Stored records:
____________________
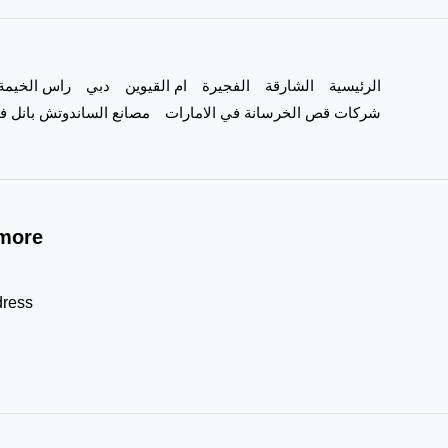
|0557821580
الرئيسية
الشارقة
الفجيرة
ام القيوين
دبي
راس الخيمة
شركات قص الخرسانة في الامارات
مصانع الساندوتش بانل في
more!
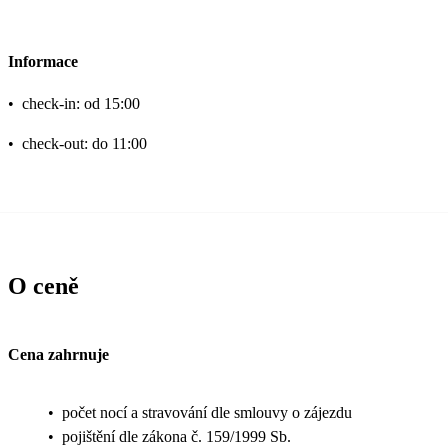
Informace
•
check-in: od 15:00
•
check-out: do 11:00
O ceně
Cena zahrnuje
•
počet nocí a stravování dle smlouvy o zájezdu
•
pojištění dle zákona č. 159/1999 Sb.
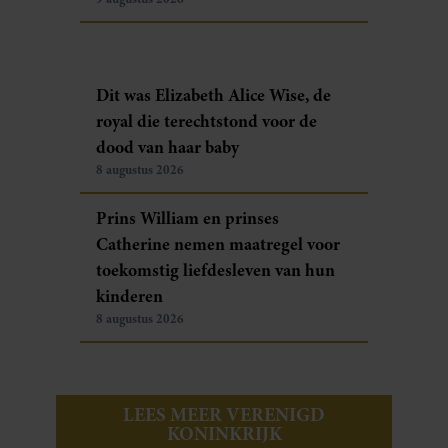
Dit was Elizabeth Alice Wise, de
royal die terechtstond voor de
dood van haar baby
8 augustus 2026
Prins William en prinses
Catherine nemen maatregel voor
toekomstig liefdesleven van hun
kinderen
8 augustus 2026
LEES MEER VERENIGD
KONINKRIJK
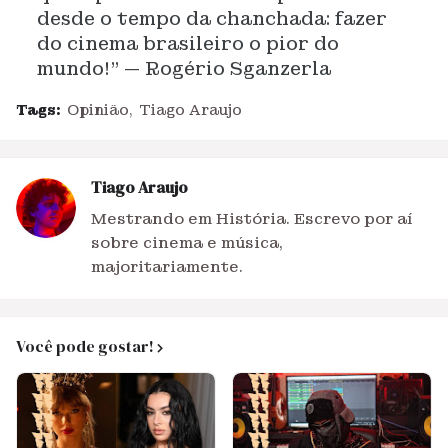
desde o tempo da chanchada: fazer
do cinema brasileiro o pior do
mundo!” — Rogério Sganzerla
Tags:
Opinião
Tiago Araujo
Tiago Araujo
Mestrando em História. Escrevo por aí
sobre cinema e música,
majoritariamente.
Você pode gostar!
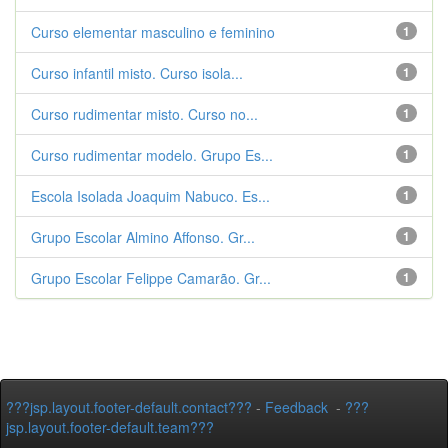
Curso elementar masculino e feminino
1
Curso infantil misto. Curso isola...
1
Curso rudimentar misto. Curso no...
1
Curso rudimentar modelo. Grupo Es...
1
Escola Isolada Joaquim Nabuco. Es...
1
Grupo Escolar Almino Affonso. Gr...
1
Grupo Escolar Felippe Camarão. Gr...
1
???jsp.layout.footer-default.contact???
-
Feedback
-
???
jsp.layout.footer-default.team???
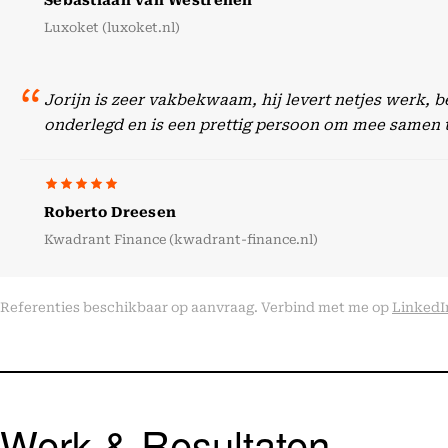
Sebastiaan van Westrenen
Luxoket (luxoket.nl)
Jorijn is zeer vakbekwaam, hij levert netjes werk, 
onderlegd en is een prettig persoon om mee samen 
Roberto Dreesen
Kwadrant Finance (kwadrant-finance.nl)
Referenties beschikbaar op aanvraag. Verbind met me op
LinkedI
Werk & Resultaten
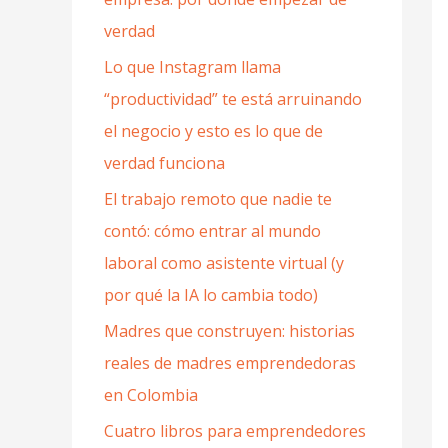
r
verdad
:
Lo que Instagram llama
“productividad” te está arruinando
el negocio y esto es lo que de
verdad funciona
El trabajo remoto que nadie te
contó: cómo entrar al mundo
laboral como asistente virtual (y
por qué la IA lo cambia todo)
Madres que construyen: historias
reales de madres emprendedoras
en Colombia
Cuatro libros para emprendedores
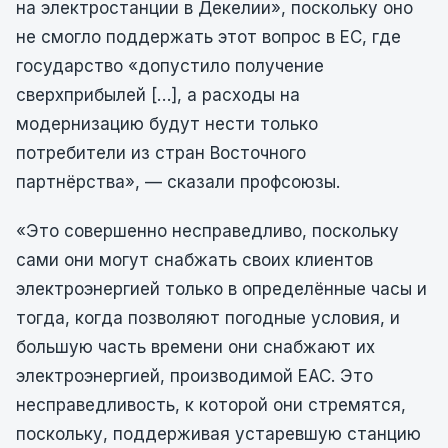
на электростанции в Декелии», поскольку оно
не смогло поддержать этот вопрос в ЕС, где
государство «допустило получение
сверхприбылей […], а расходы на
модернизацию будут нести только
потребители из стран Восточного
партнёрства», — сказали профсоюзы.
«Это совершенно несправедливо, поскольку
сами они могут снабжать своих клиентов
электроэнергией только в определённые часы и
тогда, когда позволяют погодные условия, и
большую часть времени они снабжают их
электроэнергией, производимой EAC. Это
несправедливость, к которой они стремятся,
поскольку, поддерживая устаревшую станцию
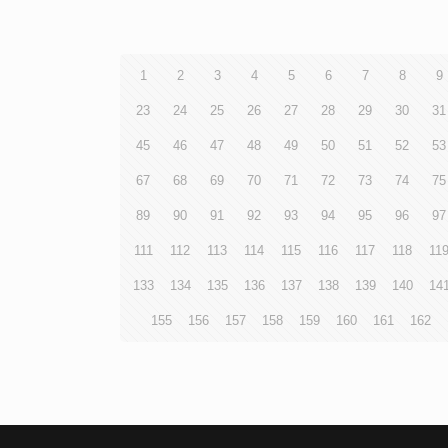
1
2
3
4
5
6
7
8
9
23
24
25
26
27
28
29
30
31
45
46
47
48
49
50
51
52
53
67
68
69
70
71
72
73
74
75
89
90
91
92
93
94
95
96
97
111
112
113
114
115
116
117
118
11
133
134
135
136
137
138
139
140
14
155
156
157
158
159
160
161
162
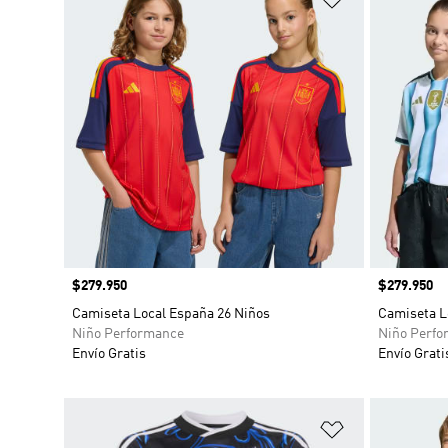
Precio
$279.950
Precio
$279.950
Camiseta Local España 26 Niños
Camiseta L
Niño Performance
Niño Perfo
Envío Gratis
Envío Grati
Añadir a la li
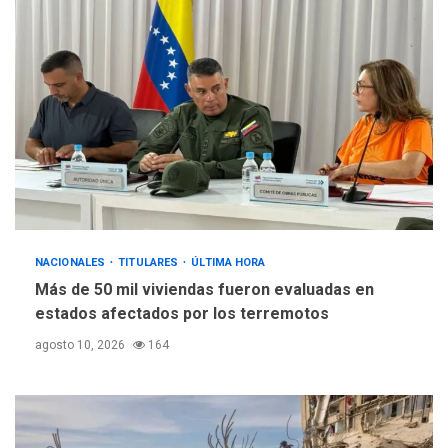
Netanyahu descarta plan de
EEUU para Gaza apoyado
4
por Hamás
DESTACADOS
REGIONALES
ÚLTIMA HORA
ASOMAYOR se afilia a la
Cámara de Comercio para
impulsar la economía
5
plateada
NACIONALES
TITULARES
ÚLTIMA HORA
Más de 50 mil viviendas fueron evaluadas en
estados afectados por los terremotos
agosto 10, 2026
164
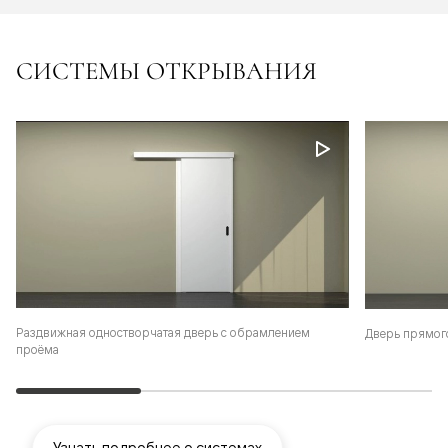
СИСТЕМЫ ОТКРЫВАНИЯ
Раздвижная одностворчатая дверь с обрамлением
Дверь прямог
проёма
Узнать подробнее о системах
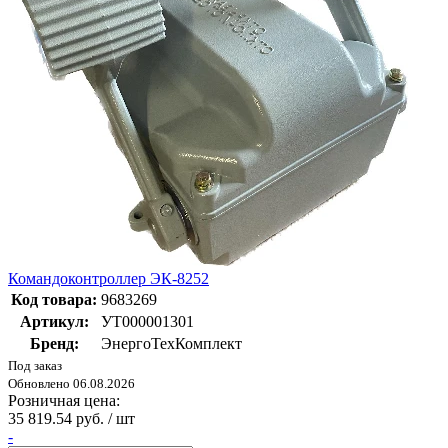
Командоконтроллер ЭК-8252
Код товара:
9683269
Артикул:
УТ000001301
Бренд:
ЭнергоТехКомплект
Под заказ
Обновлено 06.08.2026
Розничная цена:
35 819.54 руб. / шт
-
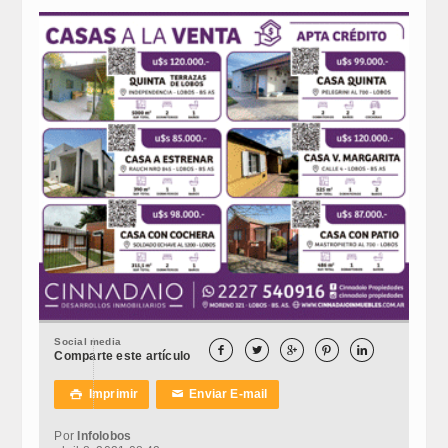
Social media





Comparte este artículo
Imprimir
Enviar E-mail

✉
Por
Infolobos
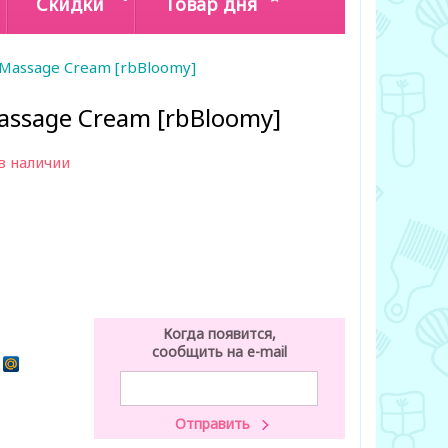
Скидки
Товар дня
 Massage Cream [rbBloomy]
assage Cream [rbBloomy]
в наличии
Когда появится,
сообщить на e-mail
____________________
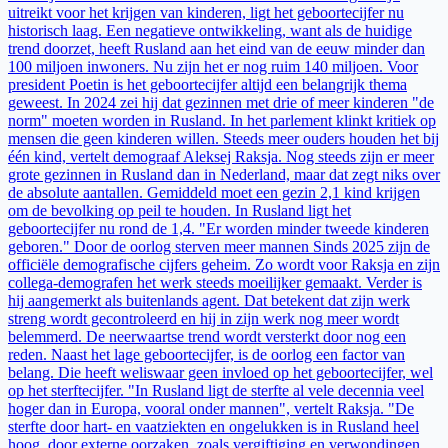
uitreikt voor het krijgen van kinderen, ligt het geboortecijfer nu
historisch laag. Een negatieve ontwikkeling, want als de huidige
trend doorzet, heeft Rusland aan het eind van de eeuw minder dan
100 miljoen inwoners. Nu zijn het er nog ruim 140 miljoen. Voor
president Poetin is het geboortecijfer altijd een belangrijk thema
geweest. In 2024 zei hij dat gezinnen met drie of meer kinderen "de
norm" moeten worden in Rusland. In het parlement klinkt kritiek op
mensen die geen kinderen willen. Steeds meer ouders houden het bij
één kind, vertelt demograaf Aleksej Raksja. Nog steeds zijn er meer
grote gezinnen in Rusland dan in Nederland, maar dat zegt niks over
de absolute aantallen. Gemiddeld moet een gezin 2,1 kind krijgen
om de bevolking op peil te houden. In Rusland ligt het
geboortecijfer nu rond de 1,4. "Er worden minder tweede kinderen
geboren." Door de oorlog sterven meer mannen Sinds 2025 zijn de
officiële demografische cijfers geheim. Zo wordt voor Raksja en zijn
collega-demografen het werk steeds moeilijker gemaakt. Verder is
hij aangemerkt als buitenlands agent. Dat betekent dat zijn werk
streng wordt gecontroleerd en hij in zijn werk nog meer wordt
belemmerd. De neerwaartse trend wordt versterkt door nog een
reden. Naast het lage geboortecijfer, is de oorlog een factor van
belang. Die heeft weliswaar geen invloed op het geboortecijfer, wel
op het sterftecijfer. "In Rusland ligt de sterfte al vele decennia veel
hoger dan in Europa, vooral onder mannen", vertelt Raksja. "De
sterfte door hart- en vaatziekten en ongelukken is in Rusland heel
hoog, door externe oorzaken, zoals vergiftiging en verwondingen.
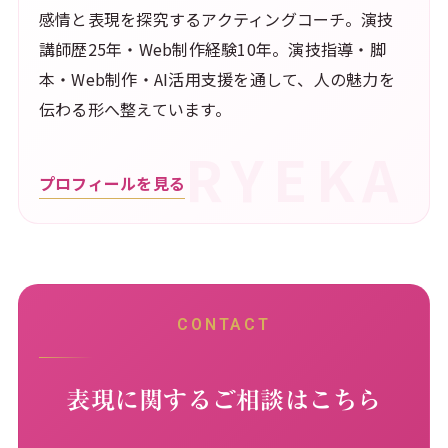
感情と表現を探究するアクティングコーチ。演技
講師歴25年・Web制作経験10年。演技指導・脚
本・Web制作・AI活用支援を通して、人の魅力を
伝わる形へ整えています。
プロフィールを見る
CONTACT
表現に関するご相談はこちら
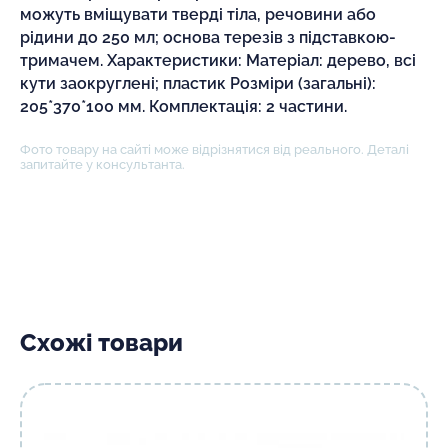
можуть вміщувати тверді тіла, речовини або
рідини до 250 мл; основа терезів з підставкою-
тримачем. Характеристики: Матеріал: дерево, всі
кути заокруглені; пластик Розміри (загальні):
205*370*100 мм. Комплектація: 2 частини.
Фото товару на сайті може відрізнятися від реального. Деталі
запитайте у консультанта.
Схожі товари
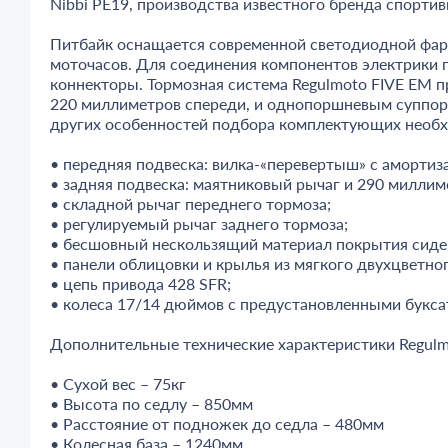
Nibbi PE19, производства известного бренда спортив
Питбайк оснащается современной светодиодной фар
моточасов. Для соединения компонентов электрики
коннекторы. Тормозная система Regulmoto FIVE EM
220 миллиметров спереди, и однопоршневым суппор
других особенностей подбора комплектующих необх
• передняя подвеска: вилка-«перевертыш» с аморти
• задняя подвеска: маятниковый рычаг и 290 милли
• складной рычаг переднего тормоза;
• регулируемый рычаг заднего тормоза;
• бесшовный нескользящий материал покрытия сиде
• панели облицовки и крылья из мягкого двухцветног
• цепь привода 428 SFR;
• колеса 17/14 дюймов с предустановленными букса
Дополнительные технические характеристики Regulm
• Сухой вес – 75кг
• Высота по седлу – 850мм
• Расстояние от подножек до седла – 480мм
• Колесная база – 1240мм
____________________
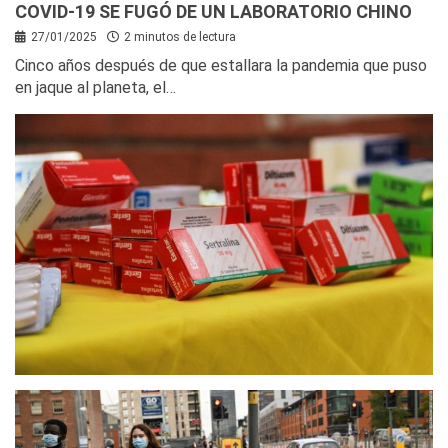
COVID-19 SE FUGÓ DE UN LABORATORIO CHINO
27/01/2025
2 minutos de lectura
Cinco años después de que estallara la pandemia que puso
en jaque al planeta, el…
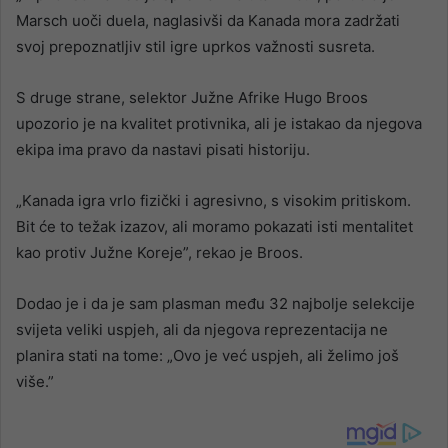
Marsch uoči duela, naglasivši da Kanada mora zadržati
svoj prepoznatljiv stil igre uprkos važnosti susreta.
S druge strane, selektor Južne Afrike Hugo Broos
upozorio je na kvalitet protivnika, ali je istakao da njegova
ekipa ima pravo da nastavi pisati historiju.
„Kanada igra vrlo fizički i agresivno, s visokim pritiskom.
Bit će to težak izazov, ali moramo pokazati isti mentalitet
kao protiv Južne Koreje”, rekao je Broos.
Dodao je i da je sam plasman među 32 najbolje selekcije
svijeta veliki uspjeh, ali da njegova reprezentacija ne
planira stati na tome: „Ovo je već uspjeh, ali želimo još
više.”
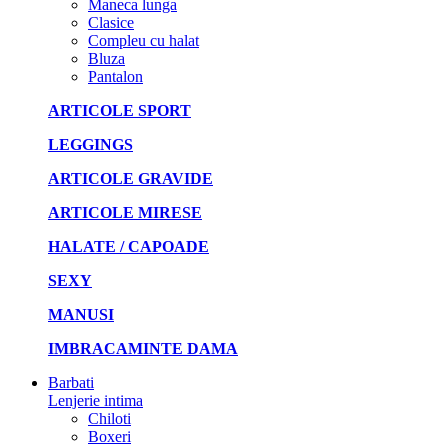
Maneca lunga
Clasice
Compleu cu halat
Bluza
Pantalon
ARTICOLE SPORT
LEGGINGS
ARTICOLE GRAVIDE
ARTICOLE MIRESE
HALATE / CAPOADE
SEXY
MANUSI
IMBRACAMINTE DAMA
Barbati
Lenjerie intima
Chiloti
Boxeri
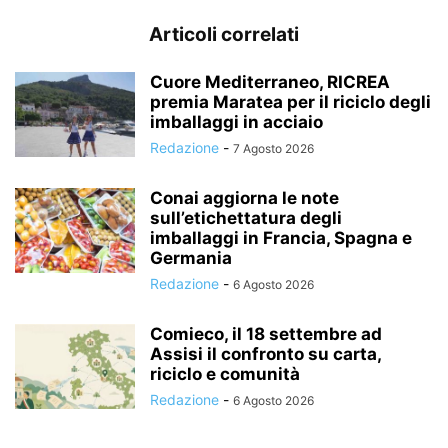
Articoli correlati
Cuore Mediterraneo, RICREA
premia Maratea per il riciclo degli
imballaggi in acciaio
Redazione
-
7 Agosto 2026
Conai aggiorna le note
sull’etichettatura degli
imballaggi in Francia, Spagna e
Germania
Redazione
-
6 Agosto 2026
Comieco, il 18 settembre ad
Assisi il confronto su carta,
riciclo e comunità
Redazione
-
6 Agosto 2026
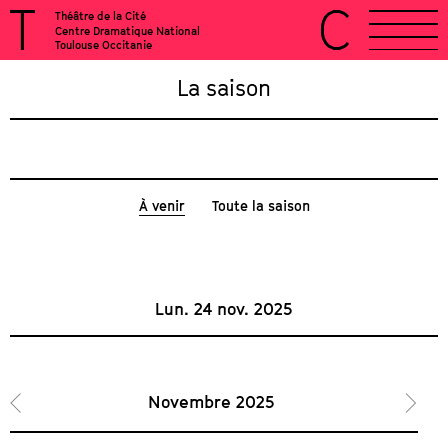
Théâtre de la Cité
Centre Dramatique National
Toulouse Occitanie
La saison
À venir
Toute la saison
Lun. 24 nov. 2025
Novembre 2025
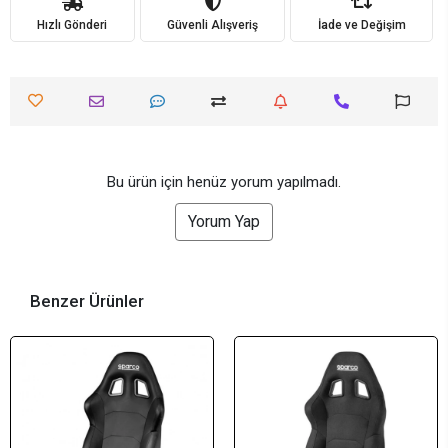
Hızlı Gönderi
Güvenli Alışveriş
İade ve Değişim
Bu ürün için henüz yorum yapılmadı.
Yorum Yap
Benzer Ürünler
____________________
Assignment:
Return, from the data, each line where the string "misto" occurs.

Your response:
Curso infantil misto. Curso isola...
Curso rudimentar misto. Curso no...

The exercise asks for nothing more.